O radicalismo de algumas reformas que pretende realizar (como a nacionalização de várias empresas estrangeiras) levou o Congresso à torcer o nariz para o presidente.
Comandado pelo PRIAN, partido do candidato derrotado nas eleições presidenciais, Álvaro Noboa, o Congresso tem maioria fazendo oposição ao presidente.
Alguns pontos deverão ser observados com atenção, uma vez que o presidente está disposto a seguir em frente com seu projeto de "bolivarianização" do país:
1. A divergência entre o presidente e o Congresso poderá levar Correa à adotar uma postura mais radical, como tentar fechar o parlamento, pois Correa acredita que o forte apoio popular que possui é suficiente para pressionar o Congresso a apoiar suas medidas.
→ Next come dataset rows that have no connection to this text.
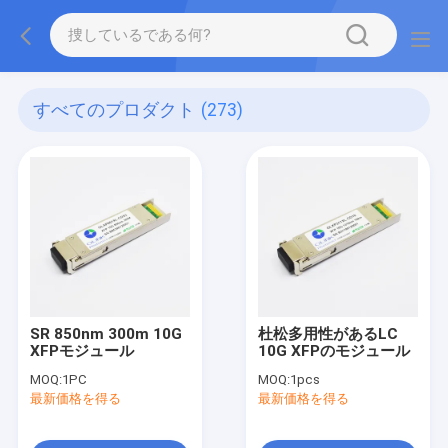
すべてのプロダクト
(273)
SR 850nm 300m 10G
杜松多用性があるLC
XFPモジュール
10G XFPのモジュール
MOQ:
1PC
MOQ:
1pcs
最新価格を得る
最新価格を得る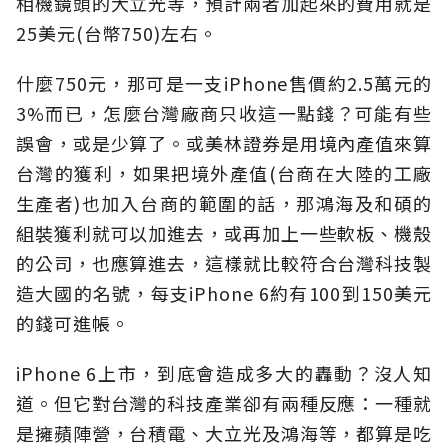
相機鏡頭的大立光等，預計兩者加起來的費用就是
25美元(台幣750)左右。
什麼750元，那可是一支iPhone售價約2.5萬元的
3%而已，怎麼台灣廠商只收這一點錢？可能有些
誤會，或是少算了。或美林證券是用境內產值來算
台灣的獲利，如果把境外產值(台商在大陸的工廠
生產者)也加入台商的範圍的話，那鴻海及和碩的
組裝獲利就可以加進去，或再加上一些軟板、機殼
的公司，也應算進去，這樣就比較符合台灣科技製
造大國的名號，每支iPhone 6約有100到150美元
的錢可進帳。
iPhone 6上市，到底會造成多大的轟動？沒人知
道。但它對台灣的科技產業卻有兩種反應：一種就
是擁蘋陣營，台積電、大立光及鴻海等，都算是吃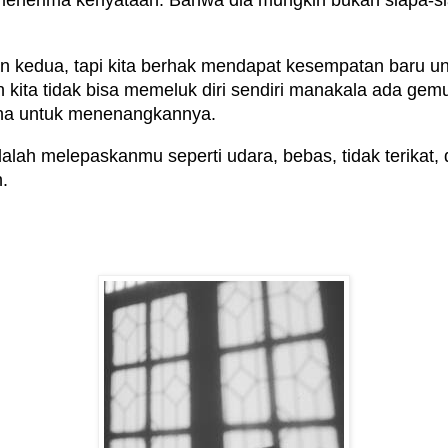
nerima kenyataan. Bahwa dia mungkin bukan siapa-siap
 kedua, tapi kita berhak mendapat kesempatan baru un
 kita tidak bisa memeluk diri sendiri manakala ada gemu
ana untuk menenangkannya.
lah melepaskanmu seperti udara, bebas, tidak terikat, 
.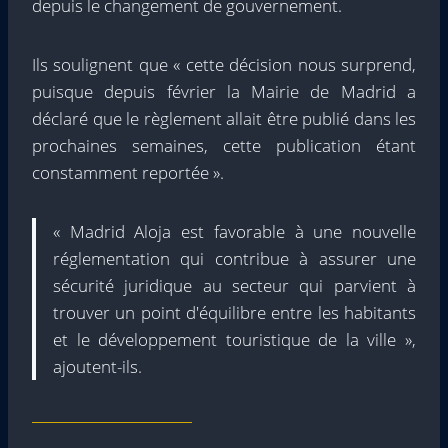
depuis le changement de gouvernement.
Ils soulignent que « cette décision nous surprend,
puisque depuis février la Mairie de Madrid a
déclaré que le règlement allait être publié dans les
prochaines semaines, cette publication étant
constamment reportée ».
« Madrid Aloja est favorable à une nouvelle
réglementation qui contribue à assurer une
sécurité juridique au secteur qui parvient à
trouver un point d'équilibre entre les habitants
et le développement touristique de la ville »,
ajoutent-ils.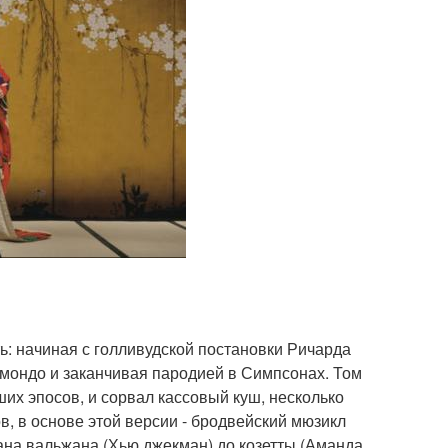
ть: начиная с голливудской постановки Ричарда
ьмондо и заканчивая пародией в Симпсонах. Том
их эпосов, и сорвал кассовый куш, несколько
ов, в основе этой версии - бродвейский мюзикл
Жана вальжана (Хью джекман) до козетты (Аманда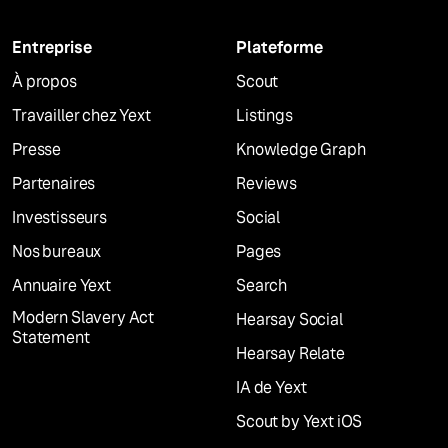
Entreprise
Plateforme
À propos
Scout
Travailler chez Yext
Listings
Presse
Knowledge Graph
Partenaires
Reviews
Investisseurs
Social
Nos bureaux
Pages
Annuaire Yext
Search
Modern Slavery Act
Hearsay Social
Statement
Hearsay Relate
IA de Yext
Scout by Yext iOS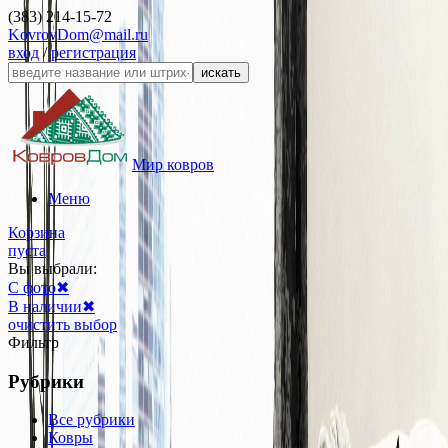
(383) 214-15-72
KovrovDom@mail.ru
вход
/
регистрация
искать
Мир ковров
Меню
Корзина
пуста
Вы выбрали:
С фото
✖
В наличии
✖
очистить выбор
Фильтр
Рубрики
Все рубрики
Ковры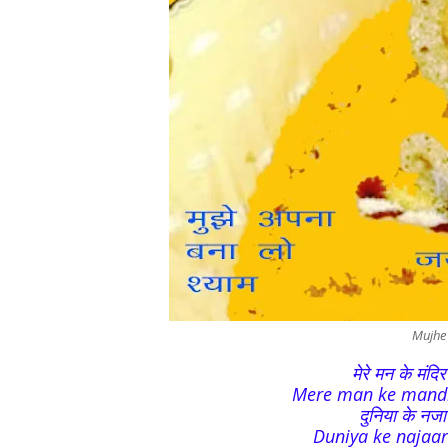
Mujhe
मेरे मन के मंदिर
Mere man ke mandir 
दुनिया के नजा
Duniya ke najaaro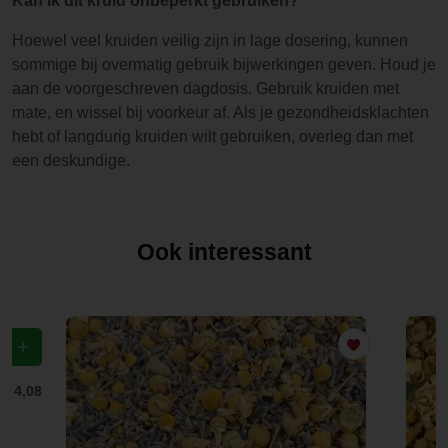
Kan ik dit kruid onbeperkt gebruiken?
Hoewel veel kruiden veilig zijn in lage dosering, kunnen
sommige bij overmatig gebruik bijwerkingen geven. Houd je
aan de voorgeschreven dagdosis. Gebruik kruiden met
mate, en wissel bij voorkeur af. Als je gezondheidsklachten
hebt of langdurig kruiden wilt gebruiken, overleg dan met
een deskundige.
Ook interessant
f
€ 4,08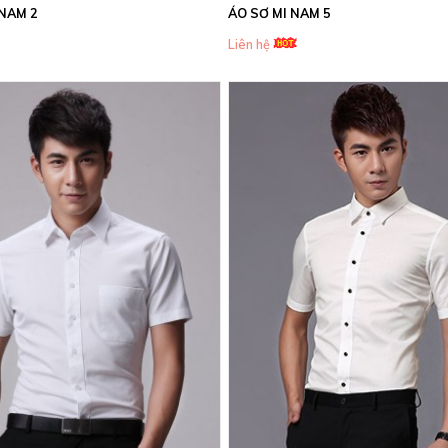
 NAM 2
ÁO SƠ MI NAM 5
Liên hệ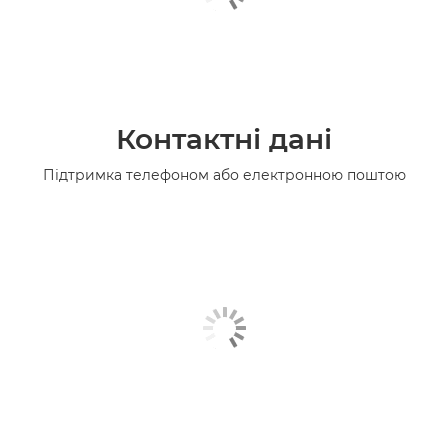
Контактні дані
Підтримка телефоном або електронною поштою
2. Por meio de manifestações populares, Correa tentará forçar uma Assembléia Constituinte, algo que o Congresso não cederá.
3. em contrapartida ao grande apoio popular que Correa possui, o parlamento tem influência sobre as Forças Armadas.
Ainda não há grandes riscos institucionais para o país, no entanto, caso Correa concretize suas ambições, o governo e o Congresso poderão entrar em rota de colizão.